▶ _WHAT IS EXPECTED_
Every entry below should be transcribed exactly; pictures stay out of the copy.

▶ _EXTRACTED RECORDS_
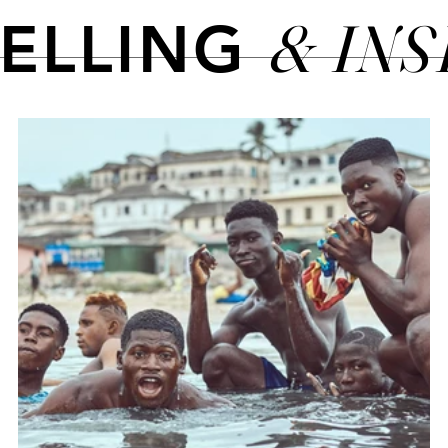
& IN
TELLING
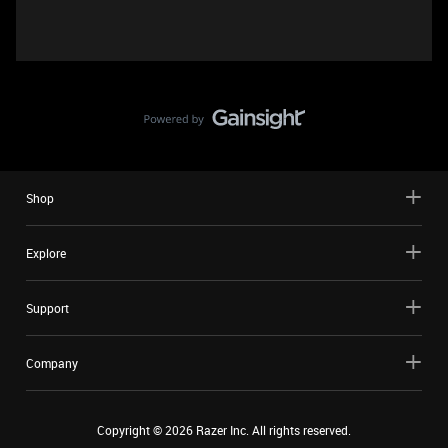
Shop
Explore
Support
Company
Copyright ©
2026
Razer Inc. All rights reserved.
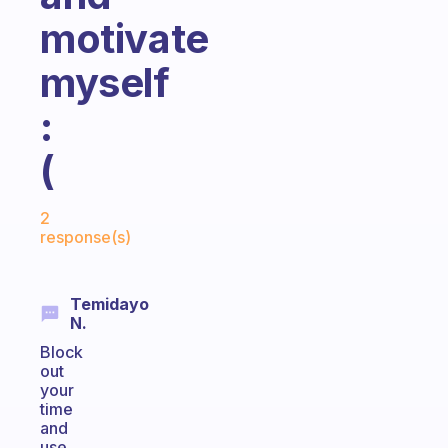
motivate
myself
:
(
Fabulous Community
2
response(s)
Temidayo
N.
Block
out
your
time
and
use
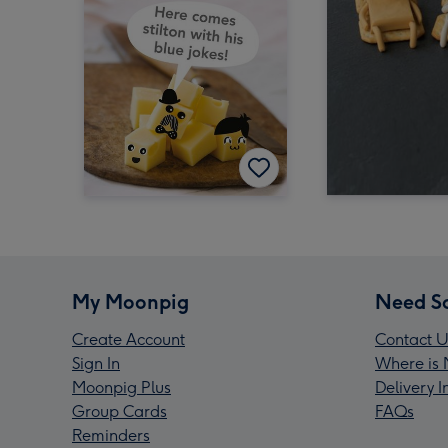
My Moonpig
Need S
Create Account
Contact U
Sign In
Where is 
Moonpig Plus
Delivery 
Group Cards
FAQs
Reminders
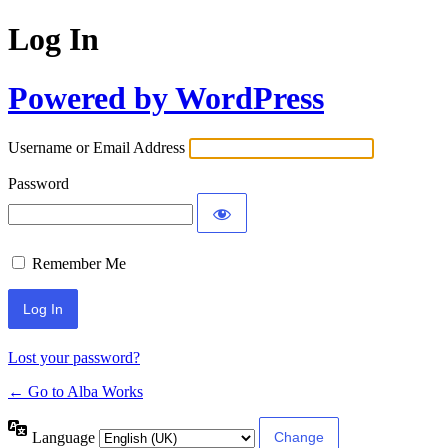
Log In
Powered by WordPress
Username or Email Address
Password
Remember Me
Lost your password?
← Go to Alba Works
Language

▶ _YOUR RESPONSE_
& IN
TELLING
Shop
Explore
Support
Company
Copyright ©
2026
Razer Inc. All rights reserved.
motivate
myself
:
(
Fabulous Community
2
response(s)
Temidayo
N.
Block
out
your
time
and
use
My Moonpig
Need S
Create Account
Contact U
Sign In
Where is 
Moonpig Plus
Delivery 
Group Cards
FAQs
Reminders
Log In
Powered by WordPress
Username or Email Address
Password
Remember Me
Lost your password?
← Go to Alba Works
Language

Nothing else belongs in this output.